A short update from Pelagios WP1: WP 1 is about assembling the data infrastructure behind our project. To some extent this builds directly on the Graph Explorer – our proof-of-concept visualization interface from Pelagios 1. But, while we were able to reuse the things we’ve learned from the first stage of the project, we’ve also come to realize how the things we had previously implemented – features, data model, speed and scalability – have already been surpassed. WP 1 therefore starts off with a complete reappraisal and re-write of the central functionality. Details follow below, along with a rough outline of what’s been done so far and what the next steps will be.

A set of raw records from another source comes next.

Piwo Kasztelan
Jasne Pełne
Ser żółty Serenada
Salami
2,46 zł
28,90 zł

Given the need in Pelagios 1 to get a demonstration up and running quickly, the Graph Explorer ended up being rather a bit of a monolith. Key goal of the re-write has been, therefore, to introduce a better modularization of the codebase, and to consolidate the core functionality into one software library that can be more easily re-used elsewhere. We’re still working on finalizing and testing this library as partners deliver updates to their data, but the essentials are finished. There’s a convenient programming API to work with Pelagios’s core model primitives – Datasets, GeoAnnotations and Places – in your own software. Bindings to store Pelagios data in a graph database are included, but without the hard-wired dependency that existed in the Graph Explorer. In this regard the Tinkerpop graph database abstraction framework has greatly helped to achieve good decoupling between data model and implementation classes, reduce code size by eliminating the need for much of the boilerplate code, and keep things generic: i.e. the bindings should be re-usable for a variety of graph database brands now (although some of the more advanced I/O and query functionality remains specific to Neo4j – our DB of choice for Pelagios).

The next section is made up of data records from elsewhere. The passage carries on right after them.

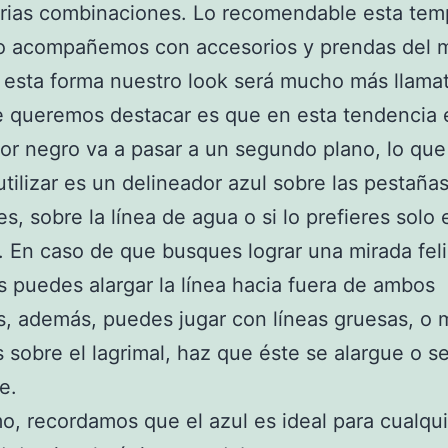
arias combinaciones. Lo recomendable esta te
lo acompañemos con accesorios y prendas del 
 esta forma nuestro look será mucho más llamat
 queremos destacar es que en esta tendencia 
or negro va a pasar a un segundo plano, lo que 
tilizar es un delineador azul sobre las pestaña
es, sobre la línea de agua o si lo prefieres solo 
 En caso de que busques lograr una mirada fel
 puedes alargar la línea hacia fuera de ambos
, además, puedes jugar con líneas gruesas, o 
 sobre el lagrimal, haz que éste se alargue o s
e.
mo, recordamos que el azul es ideal para cualqu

Less Speed, More Memory Consumption
Or was this the other way round? Regarding our toolset to read Pelagios data into the system, we switched our underlying RDF parser from Jena to the OpenRDF Rio parser framework. This allows us to more directly hook into the RDF parsing lifecycle, and avoids the need to construct full RDF graphs in memory before we can actually work with the data. As a result, parsing is now faster and less memory intensive. (Credit goes to Arachne for letting us learn the hard way that datasets can be… LARGE.)

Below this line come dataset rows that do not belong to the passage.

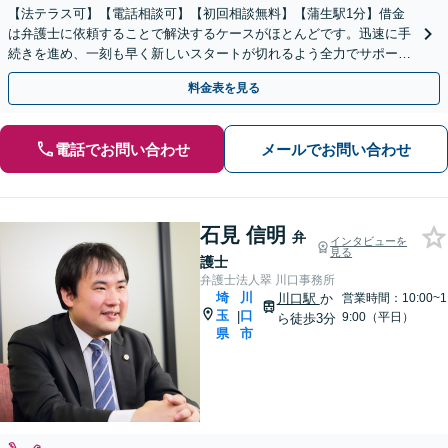
【法テラス可】【電話相談可】【初回相談無料】【蒲生駅1分】借金
は弁護士に依頼することで解決するケースがほとんどです。迅速に手
続きを進め、一刻も早く新しいスタートが切れるよう全力でサポート
いたします【休日・夜間面談可能】
料金表を見る
電話でお問い合わせ
メールでお問い合わせ
石見 信明
弁
インタビューを
見る
護士
弁護士法人翠 川口事務所
埼
川
川口駅
か
営業時間：10:00~1
玉
口
|
9:00（平日）
ら徒歩3分
県
市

Getting our Feet Wet with Scala
As with Pelagios 1, the technological basis for our server-side components is still the Java Virtual Machine. This time, however, we chose to go with Scala:
- Scala’s syntax is, in general, more compact than that of Java.
- Scala’s functional aspects and comprehensive features for dealing with collections and lists are a very good fit with the things we frequently do when handling Pelagios data. Scala almost always eliminates the need for iterations and loops in those cases, and often achieves the same result with a single line of code.
- Pattern matching has been another nice feature to make our parser classes (in particular) much more concise.
- Last but not least: someone once suggested that as a developer, you should learn at least one new programming language every year. Although I find that advice a little fierce, new languages definitely encourage you to think about the same problems in different ways!
With our core library in place, we are now almost ready to replace the old Graph Explorer. While we are busy wrapping an HTTP frontend around our core library, our partners are already starting to make the most of our all-new, third Pelagios Principle: “Expose metadata about your dataset using the VoID vocabulary“. But that’s for another post!